Adamant: Hardest metal
Thursday, January 30, 2003

Nice, unusual barge ride

www.tuscaloosanews.com South American travel diary By Sylvere and Martha Coussement January 30, 2003

ON THE AMAZON RIVER, Brazil | There is nothing like traveling first class. When first conceived, I had described to my wife a genteel drive around South America, staying in, if not good hotels, at least reasonable accommodations. Our optimism was dashed by the first week into our travels.

Manaus, Brazil, is the third-largest city in this country with one and half million people living on the mighty Amazon River. In spite of being 1,000 miles from the Atlantic coast, it is an international port with an industrial complex that prides itself on having a low-tax structure for business customers.

The links to the world for Manaus are principally through the river. Minor routes are northbound to Venezuela, and a road to the west, which is sometimes unpassable. It is steamy, bustling, and seedy, but it/sretains vestiges of its glory days 100 years ago when rubber trees were important and affluence was abundant.

We felt certain there would be a choice of boats to take us and our car, a 1992 Buick Century, to Belem, on the mouth of this great river highway.

Yes, we were told, a barge capable of handling our car leaves three days a week for Belem. Barge!? Yes, all other boat traffic handles people only, the “buses" of the river. We were assured that there were “restaurant" and bath facilities.

“Oh, fine, what types of cabins are available?" we inquired.

The answer led us to believe that we were really having a problem with our Portuguese. Our cabin was to be our car, since the barge is just for handling commercial traffic.

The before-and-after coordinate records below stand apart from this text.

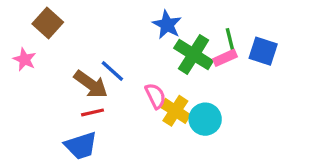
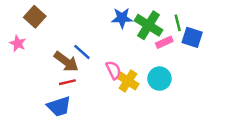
blue star: (167, 25) -> (122, 18), turned -30
green line: (230, 40) -> (178, 23), moved
green cross: (194, 54) -> (149, 25), moved
cyan circle: (205, 119) -> (159, 79), moved

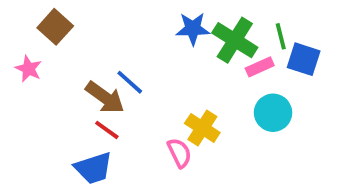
pink semicircle: (113, 70) -> (179, 153), moved
cyan circle: (159, 79) -> (273, 113), moved
red line: (67, 82) -> (107, 130), turned 49

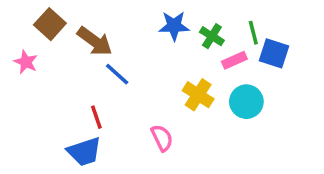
green cross: (235, 40) -> (212, 36), size x0.6
brown arrow: (105, 97) -> (95, 41), moved
yellow cross: (202, 128) -> (198, 95), moved
red line: (107, 130) -> (96, 117), turned 35

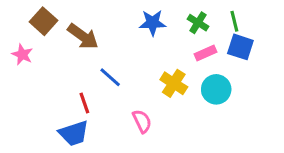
green line: (253, 33) -> (234, 21), moved
green cross: (212, 36) -> (198, 23), moved
blue line: (117, 74) -> (110, 77), moved

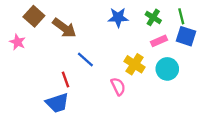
pink semicircle: (142, 121) -> (118, 86), moved

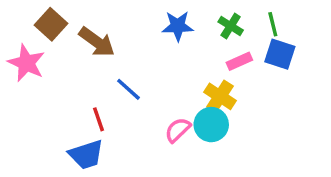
pink star: (18, 42) -> (26, 63), size x1.5
yellow cross: (135, 64) -> (220, 96), moved
cyan circle: (167, 69) -> (211, 125), moved
pink semicircle: (118, 86) -> (178, 130), turned -108

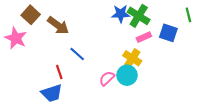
green line: (273, 24) -> (188, 15), moved
blue star: (178, 26) -> (121, 14), moved
green cross: (231, 26) -> (139, 16), size x1.5

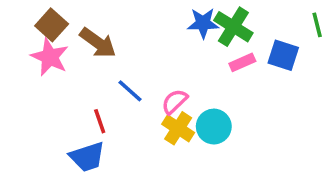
pink star: (16, 38) -> (50, 57), moved
yellow cross: (132, 58) -> (178, 128), moved
pink semicircle: (107, 78) -> (175, 102), moved

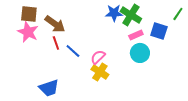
brown square: (52, 25) -> (29, 14), turned -36
green line: (317, 25) -> (178, 14), turned 48
red line: (100, 121) -> (56, 43), moved
cyan circle: (214, 127) -> (140, 53), moved

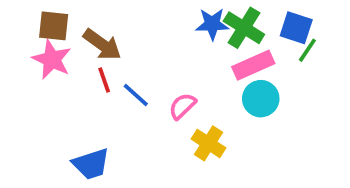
green line: (178, 14) -> (307, 50), moved
blue square: (159, 31) -> (296, 28), moved
pink rectangle: (136, 35) -> (253, 65), size x1.5
yellow cross: (100, 72) -> (209, 143), moved

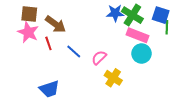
green line: (307, 50) -> (167, 27), turned -32
pink rectangle: (253, 65) -> (137, 35), turned 45
red line: (104, 80) -> (48, 43), moved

We loaded up at 9 p.m. for a midnight departure along with 32 trailers, two full eighteen-wheeler rigs, an assortment of smaller trucks, and two cars, all on a 200-foot floating piece of steel. The lighting for all this? Moonlight and flashlights.

We were not very happy campers on board, nor did the animals show particular enthusiasm, since this was to be a four-day trip. Sleeping accommodations were a la hammock ó if you had one ó while the rest of the facilities included the tug “one holer" with a pipe on the ceiling for shower, the whole thing a la unisex.

The “restaurant" facility was the galley of the tug which served three meals per day, kitchen buffet style, and sit-anywhere-you-want-on-deck dining room (be careful of the grease). Ah, yes, just the cruise we had envisioned.

After the fact, we felt the experience was much more delightful than advertised. The Amazon is immense and wild and teems with wildlife on its banks and tributaries. The indigenous people are small and dark-skinned, and were curious about these tall, white folks with a foreign car (Buicks are not imported into Brazil).

They intercepted the barge in their small dugout canoes, lashed it to the tug, and jumped aboard to visit or sell fruits or vegetables. They rode down river for a while and then hitched a ride up river on westbound boats. The ease, agility, and fearlessness with which these people scampered on and off moving vessels from small dugout canoes were fascinating. The dangers were real. If the piranha did not get them, the crocodiles on the banks could.

After sleeping on the hood or with feet hanging out of the car window the first night, we found two spare hammocks, which we strung under the nearest trailer, an effort aided by friendly Brazilian truck drivers. Much conversation was made using dictionaries, hand signals, and Portugese-English. We all commiserated over the daily diet of rice, beans, and meat for breakfast, lunch, and dinner.

Communication and living conditions were not the only challenges as moving around required constant vigilance. There were no lifelines on the barge, and scampering between the barge and the tug was necessary several times per day. Fall overboard? There would be little opportunity for survival.

If not sucked in below the vessel, if the fish or crocs missed you, and if you could swim a mile or more to shore, then all that was necessary was to deal with the jungle. The distances on this river are great, and river travel could be characterized as dull, possibly punctuated by moments of panic and discomfort. In spite of the wonderful experience with the people and scenery, I think we will try to avoid further barge travel if possible.